Published  Nov 28, 2017
Nov 28, 2017

Multifamily Executive

By: Barbara Ballinger

The Tower Cos., a family-owned real estate development firm in Rockville, Md., has long believed in holding on to properties for the long term. But it knows that some assets require updating, which was the case with the 30-acre, mixed-use Blairs site in downtown Silver Spring, Md., which the company developed in 1958. After commissioning a 20-year master plan, the team decided to raze the original four apartment buildings and erect in their place three landscaped, sustainable buildings containing 284 units with a focus on wellness, says Sri Velamati, Tower’s COO.

Suit the Scale
Tower and architects at Baltimore-based Design Collective planned the new buildings at different heights so that the resulting step-down effect would be more compatible with the neighborhood’s single-family homes and take advantage of views of a courtyard as well as beloved local landmark Rock Creek Park.
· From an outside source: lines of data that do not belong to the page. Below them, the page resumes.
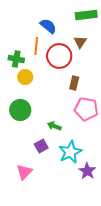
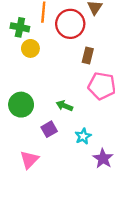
green circle: (20, 110) -> (21, 105), moved
cyan star: (70, 152) -> (83, 136), size x0.6

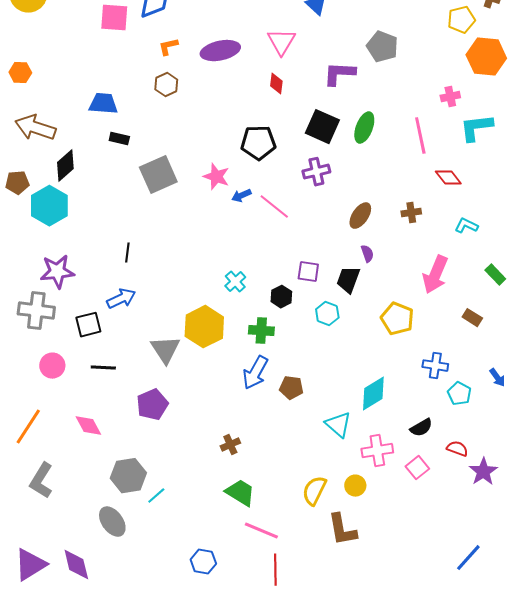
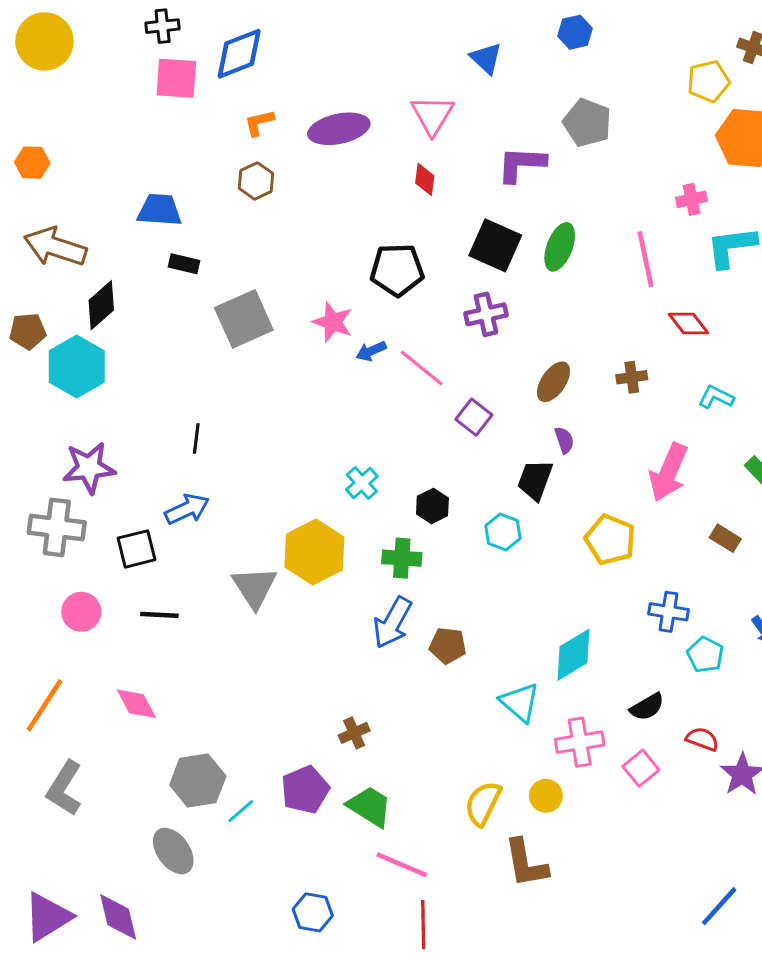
purple square: (308, 272) -> (474, 417), moved, turned 30
purple pentagon: (152, 405) -> (305, 790), moved

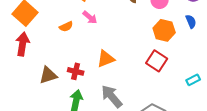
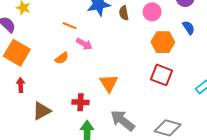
red arrow: (23, 44) -> (21, 85), size x0.6
orange triangle: (106, 59) -> (109, 83), turned -30
brown triangle: (48, 75) -> (42, 111), moved

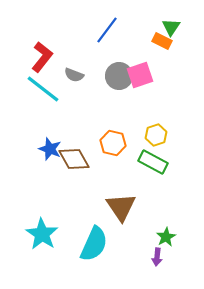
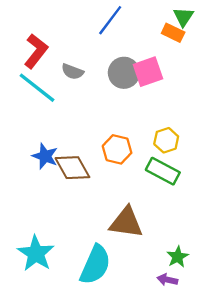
brown triangle: (121, 207) -> (126, 223), turned -48
purple arrow: (157, 257) -> (167, 280), turned 96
Parking was located underground to leave ample space for amenities and “a real lawn so people can take off their shoes and feel the earth,” says Velamati. The new buildings were constructed with lots of glazing to blur the lines between outdoors and indoors and showcase ground-level amenities that “activate the street,” says architect Michael Goodwin, a principal at Design Collective.

Integrate Wellness
Wellness has become a $3.7 trillion industry, and the developer wanted The Pearl to be a beacon for healthful living. To meet that goal, a large urban farm staffed by a farmer offers residents the option of produce deliveries. Tenants can also order chef-prepared meals and enjoy cooking demonstrations, a two-level fitness center with yoga and spinning classes oriented toward the outdoors, a swimming pool with sunken lounge and dining area atop one rooftop, and an art studio. Even a business area was designed with wellness in mind: It features long work tables—inspired by communal dining—as well as close seating rather than cubicles.

Go for the Gold
Tower has become a green-building leader since it constructed a LEED building 15 years ago. It achieved LEED Gold at The Pearl using low-E glass and bringing in natural light to more than 90% of all spaces, even at the end of hallway corridors; brick in two shades, some with an iridescent cast; a green roof with solar panels and vegetation; a dog park divided into two separate sections based on dog size; a bike room that accommodates 100 bicycles; and a location that’s just blocks from a transit station, which gave the project a high Walk Score of 88.

Expand Unit Sizes
Instead of smaller apartment units, which has been the go-to norm for developers to offset the cost of large amenity spaces, the units here are at least 100 feet larger than in comparable upscale buildings. The architects also designed them with neutral tones, crisp whites, and metal balcony railings to reflect a classic modern aesthetic rather than anything trendy, says Goodwin. The smallest, junior flat–bedroom is 475 square feet and rents for $1,800 a month; the largest unit is a 1,700-square-foot, three-bedroom for $5,000. The larger units leased up first, primarily to families and boomers who “get The Pearl’s story,” says Velamati. A second phase will be completed by 2021. It’s designed to look similar to and “talk” to the close-by Pearl but not be a mirror image, says architect Luis Bernardo.